Joining Data with dplyr in R
inner_join
按条件取交集dplyr高效处理函数笔记
The inner_join is the key to bring tables together. To use it, you need to provide the two tables that must be joined and the columns on which they should be joined.

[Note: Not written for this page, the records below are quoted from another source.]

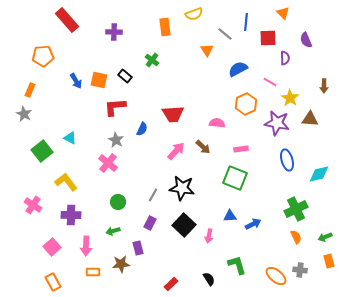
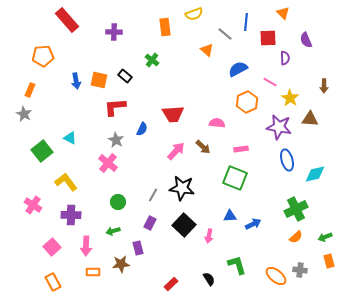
orange triangle at (207, 50): rotated 16 degrees counterclockwise
blue arrow at (76, 81): rotated 21 degrees clockwise
orange hexagon at (246, 104): moved 1 px right, 2 px up
purple star at (277, 123): moved 2 px right, 4 px down
cyan diamond at (319, 174): moved 4 px left
orange semicircle at (296, 237): rotated 72 degrees clockwise
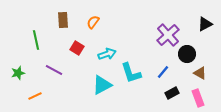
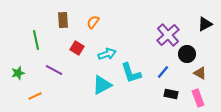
black rectangle: moved 1 px left, 1 px down; rotated 40 degrees clockwise
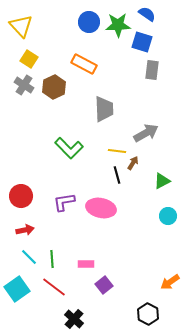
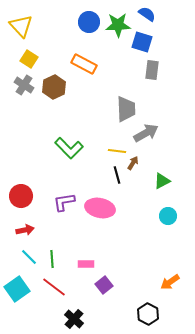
gray trapezoid: moved 22 px right
pink ellipse: moved 1 px left
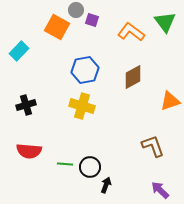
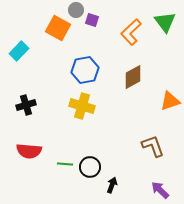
orange square: moved 1 px right, 1 px down
orange L-shape: rotated 80 degrees counterclockwise
black arrow: moved 6 px right
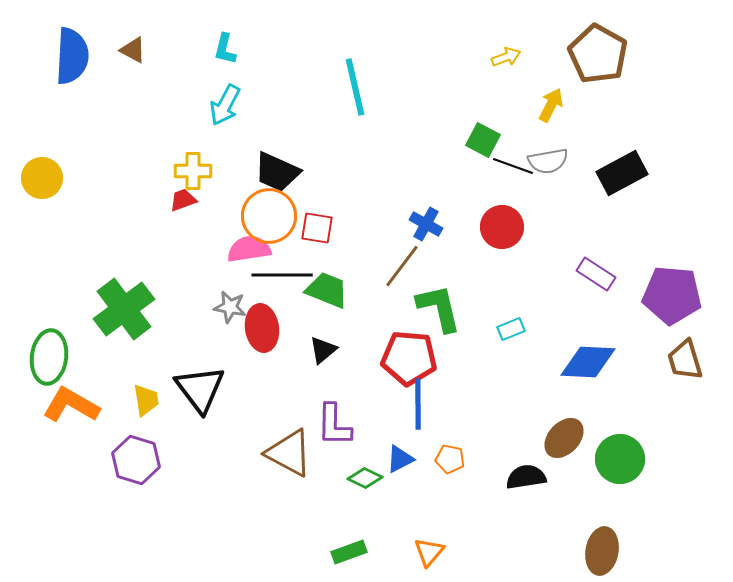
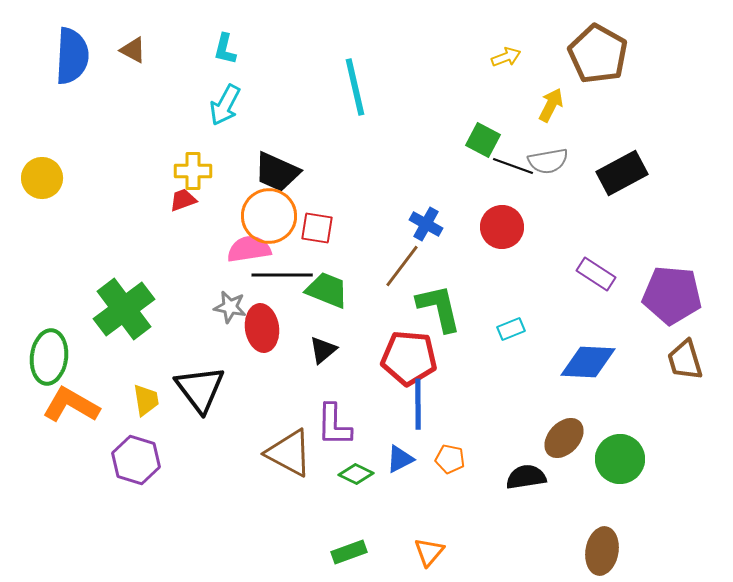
green diamond at (365, 478): moved 9 px left, 4 px up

> # Use the suffix argument to replace .x and .y suffixes
> parts %>%
inner_join(part_categories, by = c("part_cat_id" = "id"), suffix = c("_part", "_category"))
# A tibble: 17,501 x 4
part_num name_part part_cat_id name_category
<chr> <chr> <dbl> <chr>
1 0901 Baseplate 16 x 30 with Set 080 Yello~ 1 Baseplates
2 0902 Baseplate 16 x 24 with Set 080 Small~ 1 Baseplates
3 0903 Baseplate 16 x 24 with Set 080 Red H~ 1 Baseplates
4 0904 Baseplate 16 x 24 with Set 080 Large~ 1 Baseplates
5 1 Homemaker Bookcase 2 x 4 x 4 7 Containers
6 10016414 Sticker Sheet #1 for 41055-1 58 Stickers
7 10026stk01 Sticker for Set 10026 - (44942/41841~ 58 Stickers
8 10039 Pullback Motor 8 x 4 x 2/3 44 Mechanical
9 10048 Minifig Hair Tousled 65 Minifig Headwear
10 10049 Minifig Shield Broad with Spiked Bot~ 27 Minifig Accesso~
# ... with 17,491 more rows
> # Combine the parts and inventory_parts tables
> inventory_parts %>%
inner_join(parts, by = "part_num")
# A tibble: 258,958 x 6
inventory_id part_num color_id quantity name part_cat_id
<dbl> <chr> <dbl> <dbl> <chr> <dbl>
1 21 3009 7 50 Brick 1 x 6 11
2 25 21019c00pa~ 15 1 Legs and Hips with Bl~ 61
3 25 24629pr0002 78 1 Minifig Head Special ~ 59
4 25 24634pr0001 5 1 Headwear Accessory Bo~ 27
5 25 24782pr0001 5 1 Minifig Hipwear Skirt~ 27
6 25 88646 0 1 Tile Special 4 x 3 wi~ 15
7 25 973pr3314c~ 5 1 Torso with 1 White Bu~ 60
8 26 14226c11 0 3 String with End Studs~ 31
9 26 2340px2 15 1 Tail 4 x 1 x 3 with '~ 35
10 26 2340px3 15 1 Tail 4 x 1 x 3 with '~ 35
# ... with 258,948 more rows
Joining three tables
sets %>%
# Add inventories using an inner join
inner_join(inventories, by = "set_num") %>%
# Add inventory_parts using an inner join 一般这种情况是因为两个表的列名不同导致的
inner_join(inventory_parts, by = c("id" = "inventory_id"))
left_join
取第一个参数全部的值以及第二个参数与第一个参数的交集部分
匹配左边的表
return all rows from x, and all columns from x and y. Rows in x with no match in y will have NA values in the new columns. If there are multiple matches between x and y, all combinations of the matches are returned.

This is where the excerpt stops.